After watching the coverage yesterday on the new information being revealed about the co-pilot and Lufthansa, I was once again disappointed that the so-called experts expressed baseless opinions about the supposed video that was shot on-board flight 9525 – it was outrageous that they made an all-day spectacle out of this “factoid” that had not been vetted with the government official who are in control of this type of information. When the investigating official did address the validity, they said that is was not fact. In addition, we also learned more about how much information and knowledge Lufthansa had regarding the co-pilot’s health issues. It would seem that Andreas may have done what was expected and that was to disclose his mental health issues to his employer. It was however, not Andreas who necessarily skirted the system but rather it was the airline who failed to take proper notice and concern, and provide sufficient oversight and make a proper determination about his fitness to fly. Maybe we need to consider having the airline include a mental health check-up of the pilot each time they come back for recurrent training by meeting with a mental health professional for a short discussion and evaluation. It will be interesting to know if Lufthansa employed any additional screenings or evaluation of the co-pilot when he took six weeks off from his flight training because of an issue with depression.
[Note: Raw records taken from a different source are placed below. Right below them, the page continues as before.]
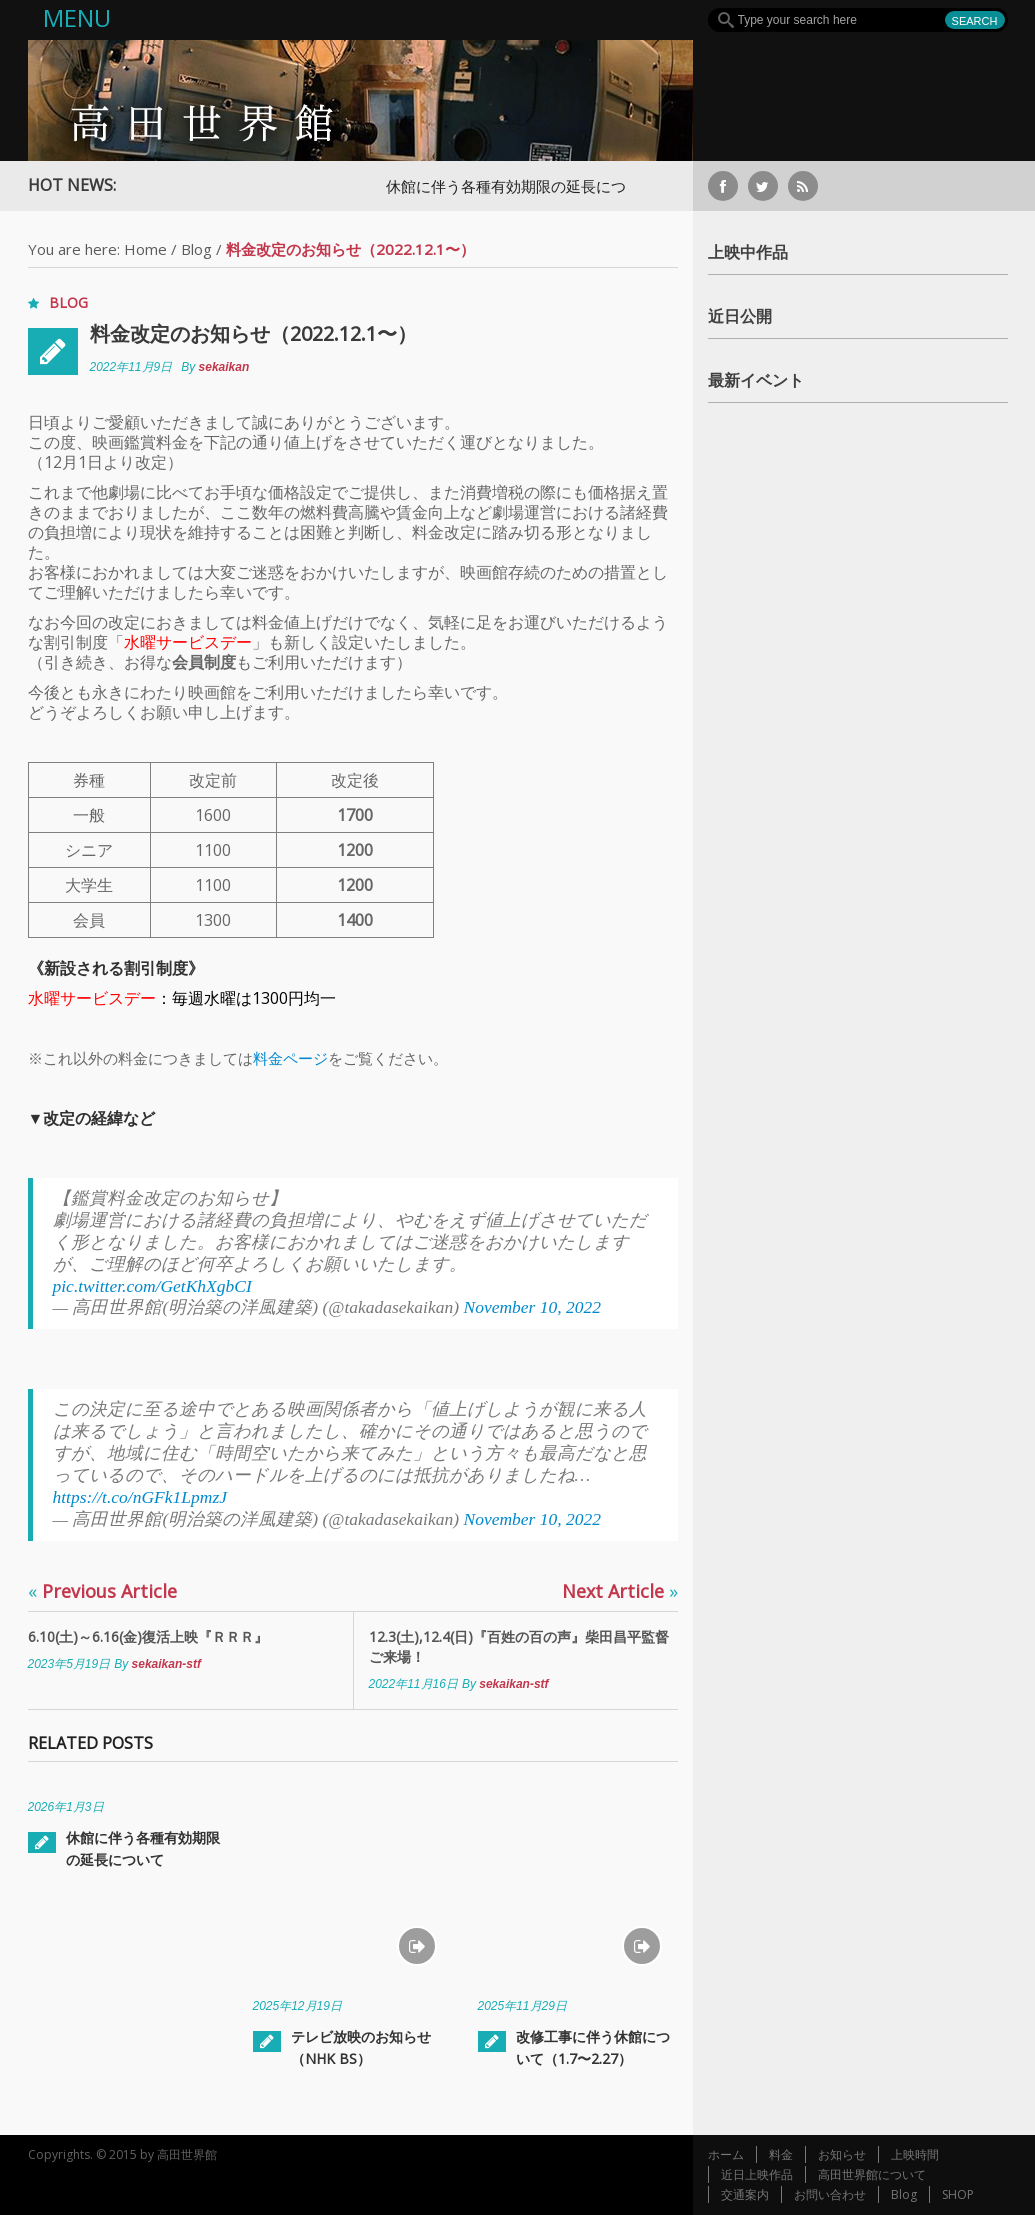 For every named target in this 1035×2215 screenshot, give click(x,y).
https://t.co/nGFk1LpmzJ (140, 1497)
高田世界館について (872, 2174)
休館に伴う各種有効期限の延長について (521, 186)
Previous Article (102, 1591)
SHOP (958, 2194)
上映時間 (915, 2154)
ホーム (726, 2154)
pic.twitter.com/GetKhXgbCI (152, 1286)
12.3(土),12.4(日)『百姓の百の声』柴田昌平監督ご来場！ (519, 1646)
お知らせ (842, 2154)
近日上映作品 (757, 2174)
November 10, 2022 (532, 1307)
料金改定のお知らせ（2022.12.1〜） (253, 333)
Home (145, 249)
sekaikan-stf (166, 1664)
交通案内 (745, 2194)
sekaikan (224, 367)
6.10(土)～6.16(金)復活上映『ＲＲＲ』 (148, 1636)
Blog (196, 249)
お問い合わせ (830, 2194)
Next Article (620, 1591)
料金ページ (290, 1058)
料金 (781, 2154)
In addition to a pilot’s mental health, how about a passenger’s mental health? Statistics on passenger behavior problems and incidents have increased dramatically in the recent past. It is evident by the stories in the media of passengers, supposedly “good people” doing bad things on airplane, trying to open a passenger entry door in-flight, being abusive to fellow passengers, being abusive to flight attendants, Peeing/defecating in the isles, etc. Really!!!! I believe that we need to bring more civility and personal interaction back to the passenger cabin – which includes pilots talking to passengers and passengers respecting the airline professionals. I have over 3 million miles on various airlines and it drives me nuts to see how people act on an airplane. Some passengers are just plain rude, believe they are entitled (especially those who think they have status because they are a Premium passenger), dress like slobs and/or are belligerent. While the security of the cockpit will not change because we still have bad guys sitting in the back with the intent to do harm, I believe that the airlines need to work harder to establish a more flyer-friendly attitude regardless of their problems (we all have problems of our own), and that passengers need to treat airline folks with respect if they themselves expect to be treated with respect. While I can’t determine quantitatively if this will improve aviation safety, it will definitely go along way with improving the flight experience we all must endure.